In the end, the court held that the FDA lacked jurisdiction to regulate the compounding of animal prescriptions by a licensed veterinarian in the context of a valid pharmacist-prescriber-patient relationship. Clearly, this decision has implications for both animal and human compounders as it narrows the scope of what the FDA can regulate as the manufacturer of drugs. With this ruling compounding pharmacies in Florida preparing animal drugs pursuant to valid prescriptions will no longer have to worry about scrutiny from the FDA for engaging in this practice.

UPDATE:

On October 18, 2012, the U.S. government and Franck’s Lab, Inc. filed a Joint Motion to Vacate and Dismiss as Moot in the appeal in U.S. v. Franck’s Lab, Inc., et al.  As noted above, U.S. v.
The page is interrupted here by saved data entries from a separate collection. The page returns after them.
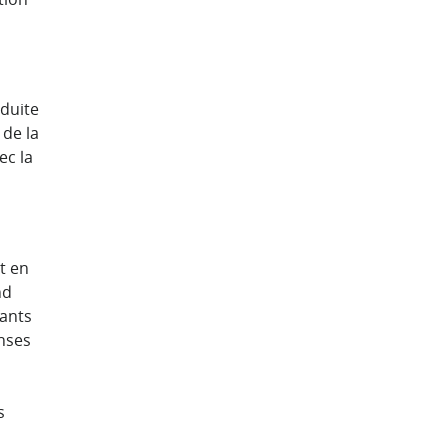
aduite
 de la
ec la
t en
nd
fants
anses
s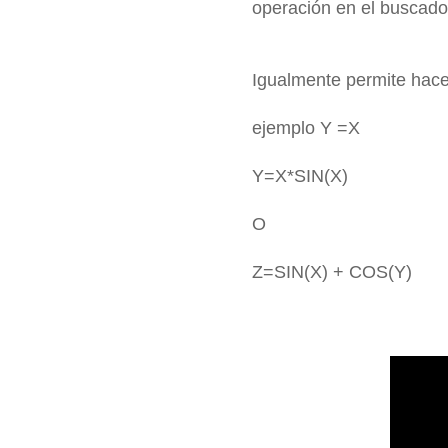
operación en el buscado
Igualmente permite hace
ejemplo Y =X
Y=X*SIN(X)
O
Z=SIN(X) + COS(Y)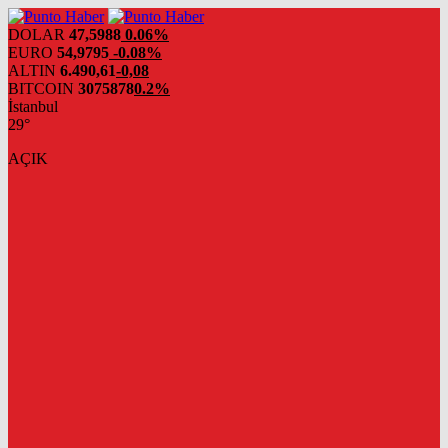
DOLAR
47,5988
0.06%
EURO
54,9795
-0.08%
ALTIN
6.490,61
-0,08
BITCOIN
3075878
0.2%
İstanbul
29°
AÇIK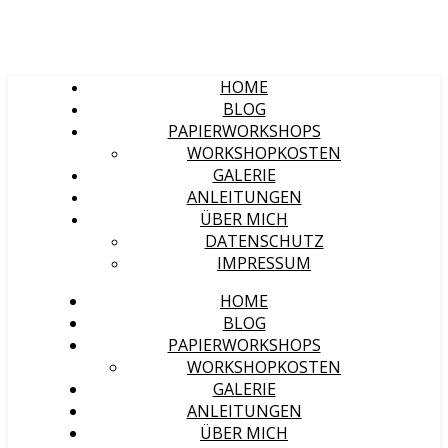
HOME
BLOG
PAPIERWORKSHOPS
WORKSHOPKOSTEN
GALERIE
ANLEITUNGEN
ÜBER MICH
DATENSCHUTZ
IMPRESSUM
HOME
BLOG
PAPIERWORKSHOPS
WORKSHOPKOSTEN
GALERIE
ANLEITUNGEN
ÜBER MICH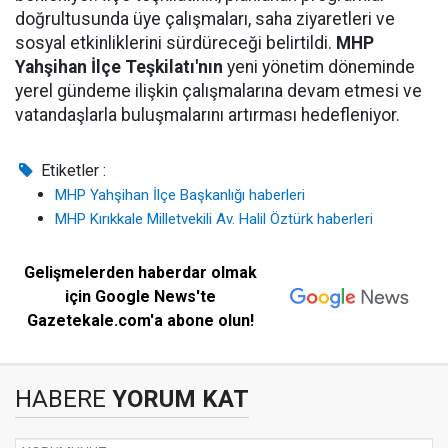
doğrultusunda üye çalışmaları, saha ziyaretleri ve
sosyal etkinliklerini sürdüreceği belirtildi.
MHP
Yahşihan İlçe Teşkilatı'nın
yeni yönetim döneminde
yerel gündeme ilişkin çalışmalarına devam etmesi ve
vatandaşlarla buluşmalarını artırması hedefleniyor.
Etiketler :
MHP Yahşihan İlçe Başkanlığı haberleri
MHP Kırıkkale Milletvekili Av. Halil Öztürk haberleri
Gelişmelerden haberdar olmak
için Google News'te
Gazetekale.com'a abone olun!
HABERE
YORUM KAT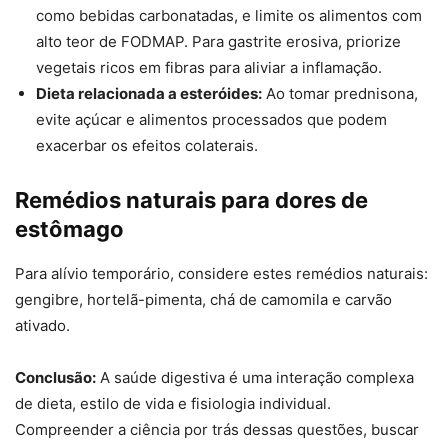
como bebidas carbonatadas, e limite os alimentos com
alto teor de FODMAP. Para gastrite erosiva, priorize
vegetais ricos em fibras para aliviar a inflamação.
Dieta relacionada a esteróides:
Ao tomar prednisona,
evite açúcar e alimentos processados ​​que podem
exacerbar os efeitos colaterais.
Remédios naturais para dores de
estômago
Para alívio temporário, considere estes remédios naturais:
gengibre, hortelã-pimenta, chá de camomila e carvão
ativado.
Conclusão:
A saúde digestiva é uma interação complexa
de dieta, estilo de vida e fisiologia individual.
Compreender a ciência por trás dessas questões, buscar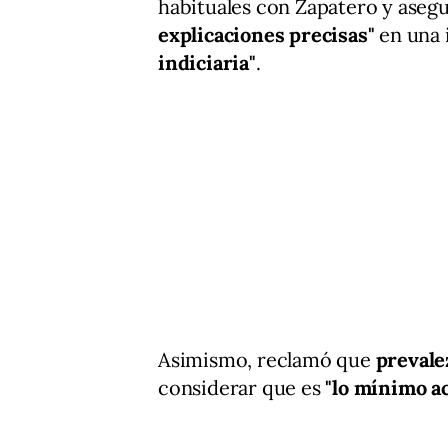
habituales con Zapatero y aseg
explicaciones precisas"
en una 
indiciaria"
.
Asimismo, reclamó que
prevale
considerar que es
"lo mínimo a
Franck’s Lab, Inc. was a seminal decision in the pharmacy world because it severely limited the FDA’s authority to regulate compounding pharmacies when they engaged in traditional compounding practices, and supported the conclusion that a pharmacist could compound from bulk ingredients.  In July 2012 during the pendency  of the appeal brought by the U.S. government, however, Wells Pharmacy Network, LLC acquired Franck’s compounding business through an asset sale, and Paul Franck executed a seven-year non-competition agreement with Wells that prohibits him from engaging in any compounding that would compete directly or indirectly with Wells. As a result, Franck’s Lab and Mr. Franck were no longer engaging in compounding practices, nor would they be returning to any of the compounding practices which the government contended were improper, and hence, the parties viewed the case as moot.  Notably, in the joint submission from the parties, in addition to dismissing the appeal and the complaint, the parties also agreed to vacate the underlying order (i.e., the September 19, 2011 decision and opinion from the U.S. District Court for the Middle District of Florida, Ocala Division). As a result of this joint dismissal, the continued validity of that decision is severely discounted since it was dismissed altogether before the completion of the appeals process. This calls into question whether the favorable decision in U.S. v. Franck’s Lab, Inc. is still “good law.” Based on the logical reasoning employed by Judge Corrigan and the law relied upon in writing the opinion, we believe that another court interpreting the same issue could likely come out the same way, irrespective of the fact that the opinion was vacated. Nevertheless, the future of the law in this area, particularly in light of the recent meningitis outbreak tied NECC, will surely be called into question with this order having been vacated.